Dentists often have to remove teeth which are affected by decay or gum disease. They also remove wisdom teeth that are poorly aligned or underdeveloped. The risk of infection after extracting wisdom teeth is around 10%, but can be as high as 25% in patients who are already sick. Swelling, pain, fever and dry socket are common complications.
But should dentists try to protect patients from infection by giving them antibiotics just before or just after surgery? Or are the side effects of the antibiotics worse than the infection? There has been concern that too much exposure to antibiotics is a risk to health, as the body becomes less able to fight off infections. What’s the evidence on the use of antibiotics to prevent complications after tooth extraction? Our highlighted Review of the Month for August considers the issues.
What was the research?
A systematic review of the evidence to find out whether taking antibiotics is an effective way to prevent infections after tooth extraction.
Who conducted the research?
The research was conducted by a team led by Giovanni Lodi from the Universita degli Studi di Milano, on behalf of the Cochrane Oral Health Group. Lara Figini, Andrea Sardella, Antonio Carrassi, Massimo Del Fabbro and Susan Furness were also on the team.
What evidence was included in the review?

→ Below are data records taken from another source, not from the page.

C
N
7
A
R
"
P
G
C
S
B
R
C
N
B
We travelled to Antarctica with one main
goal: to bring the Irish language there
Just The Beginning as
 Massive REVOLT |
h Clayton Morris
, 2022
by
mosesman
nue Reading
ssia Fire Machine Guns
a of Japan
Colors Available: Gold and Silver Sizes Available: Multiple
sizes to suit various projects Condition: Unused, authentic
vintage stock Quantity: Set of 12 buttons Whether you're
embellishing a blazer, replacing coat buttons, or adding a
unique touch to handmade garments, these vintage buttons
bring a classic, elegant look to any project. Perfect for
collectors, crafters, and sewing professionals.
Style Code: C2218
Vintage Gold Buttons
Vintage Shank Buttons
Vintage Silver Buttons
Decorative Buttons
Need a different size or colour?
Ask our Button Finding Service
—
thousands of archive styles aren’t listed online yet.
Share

What did the evidence say?
There is evidence that antibiotics reduce the risk of infection by approximately 70%. There is also evidence that people who take antibiotics have less pain a week after the extraction compared with those who do not. However, using antibiotics caused more generally brief and minor side effects for these patients. There was no evidence of a difference between antibiotics and placebo in reduction of fever or swelling.
The review found that approximately 12 people would need to receive antibiotics in this way to prevent one infection, and 38 people would need to be treated with antibiotics to prevent one case of dry socket
The review concludes that antibiotics given to healthy people to prevent infection may cause more harm than benefit to both the individual patients and the population as a whole. There were no trials which looked at antibiotics to prevent infections in people with severely decayed teeth, or those who were sick or had low immunity. It is possible that antibiotics may be more beneficial for these patients.

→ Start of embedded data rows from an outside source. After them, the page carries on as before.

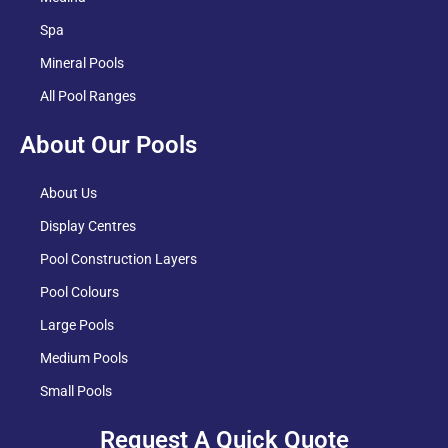
Spa
Mineral Pools
All Pool Ranges
About Our Pools
About Us
Display Centres
Pool Construction Layers
Pool Colours
Large Pools
Medium Pools
Small Pools
Request A Quick Quote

How good was the evidence?
13 trials were at high risk of bias, and the risk of bias for the other five trials was not clear due to poor reporting of the methods and results. The quality of the evidence was generally moderate for most of the outcomes that were under study.
What are the implications for dentists and the general public?

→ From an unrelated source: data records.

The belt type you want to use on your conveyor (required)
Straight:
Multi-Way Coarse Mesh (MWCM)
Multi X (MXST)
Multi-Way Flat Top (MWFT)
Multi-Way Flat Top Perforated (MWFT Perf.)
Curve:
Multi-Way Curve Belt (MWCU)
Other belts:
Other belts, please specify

There is moderate quality evidence that use of antibiotics as a prophylaxis, given to prevent infection, reduces the risk of infection in patients undergoing tooth extraction. There is no clear evidence that the timing of when the drugs are given (just before or just after surgery) is important. The size of the benefit is not enough to recommend routine use of antibiotics, due to the increased risk of mild side effects and the potential for developing resistance to antibiotics.
What should researchers look at in the future?
Future randomized controlled trials should look at whether infection can be prevented by use of antibiotics in patients at high risk of complications, such as people with low immunity. Trials on patients undergoing extractions for severe tooth decay are also needed.
Lodi G, Figini L, Sardella A, Carrassi A, Del Fabbro M, Furness S. Antibiotics to prevent complications following tooth extractions. Cochrane Database of Systematic Reviews 2012, Issue 11. Art. No.: CD003811. DOI: 10.1002/14651858.CD003811.pub2.